Neuroscientific perspectives

Although the perception of time is not associated with a specific sensory system, psychologists and neuroscientists suggest that humans do have a system, or several complementary systems, governing the perception of time. Time perception is handled by a highly distributed system involving the cerebral cortex, cerebellum and basal ganglia. One particular component, the suprachiasmatic nucleus, is responsible for the circadian (or daily) rhythm, while other cell clusters appear to be capable of shorter (ultradian) timekeeping. There is some evidence that very short (millisecond) durations are processed by dedicated neurons in early sensory parts of the brain.

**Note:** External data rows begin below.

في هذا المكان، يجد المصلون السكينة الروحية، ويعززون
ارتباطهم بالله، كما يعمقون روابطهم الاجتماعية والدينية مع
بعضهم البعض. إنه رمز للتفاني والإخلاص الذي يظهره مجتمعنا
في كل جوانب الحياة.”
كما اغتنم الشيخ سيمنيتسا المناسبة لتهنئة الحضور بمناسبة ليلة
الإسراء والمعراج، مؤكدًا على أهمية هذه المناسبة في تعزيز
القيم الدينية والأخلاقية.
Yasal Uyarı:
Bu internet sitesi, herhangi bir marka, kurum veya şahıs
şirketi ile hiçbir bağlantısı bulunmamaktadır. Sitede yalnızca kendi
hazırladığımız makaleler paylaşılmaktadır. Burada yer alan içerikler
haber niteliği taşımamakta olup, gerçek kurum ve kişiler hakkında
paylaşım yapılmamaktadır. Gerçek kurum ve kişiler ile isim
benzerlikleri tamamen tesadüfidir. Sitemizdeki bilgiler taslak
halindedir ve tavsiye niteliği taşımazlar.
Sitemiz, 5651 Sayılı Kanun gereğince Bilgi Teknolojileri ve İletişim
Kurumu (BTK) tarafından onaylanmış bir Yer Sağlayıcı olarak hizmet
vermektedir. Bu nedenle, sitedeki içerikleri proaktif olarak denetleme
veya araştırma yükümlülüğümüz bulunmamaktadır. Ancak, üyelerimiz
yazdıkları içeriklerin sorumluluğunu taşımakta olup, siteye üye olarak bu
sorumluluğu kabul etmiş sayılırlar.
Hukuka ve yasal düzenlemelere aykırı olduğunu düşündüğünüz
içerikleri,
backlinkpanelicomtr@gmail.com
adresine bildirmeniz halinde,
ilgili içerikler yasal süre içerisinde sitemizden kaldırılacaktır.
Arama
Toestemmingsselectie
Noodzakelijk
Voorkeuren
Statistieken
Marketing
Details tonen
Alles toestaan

Professor Warren Meck devised a physiological model for measuring the passage of time. He found the representation of time to be generated by the oscillatory activity of cells in the upper cortex. The frequency of these cells' activity is detected by cells in the dorsal striatum at the base of the forebrain. His model separated explicit timing and implicit timing. Explicit timing is used in estimating the duration of a stimulus. Implicit timing is used to gauge the amount of time separating one from an impending event that is expected to occur in the near future. These two estimations of time do not involve the same neuroanatomical areas. For example, implicit timing often occurs to achieve a motor task, involving the cerebellum, left parietal cortex, and left premotor cortex. Explicit timing often involves the supplementary motor area and the right prefrontal cortex.

Two visual stimuli, inside someone's field of view, can be successfully regarded as simultaneous up to five milliseconds.

In the popular essay "Brain Time", David Eagleman explains that different types of sensory information (auditory, tactile, visual, etc.) are processed at different speeds by different neural architectures. The brain must learn how to overcome these speed disparities if it is to create a temporally unified representation of the external world: "if the visual brain wants to get events correct timewise, it may have only one choice: wait for the slowest information to arrive. To accomplish this, it must wait about a tenth of a second. In the early days of television broadcasting, engineers worried about the problem of keeping audio and video signals synchronized. Then they accidentally discovered that they had around a hundred milliseconds of slop: As long as the signals arrived within this window, viewers' brains would automatically resynchronize the signals". He goes on to say that "This brief waiting period allows the visual system to discount the various delays imposed by the early stages; however, it has the disadvantage of pushing perception into the past. There is a distinct survival advantage to operating as close to the present as possible; an animal does not want to live too far in the past. Therefore, the tenth-of- a-second window may be the smallest delay that allows higher areas of the brain to account for the delays created in the first stages of the system while still operating near the border of the present. This window of delay means that awareness is postdictive, incorporating data from a window of time after an event and delivering a retrospective interpretation of what happened."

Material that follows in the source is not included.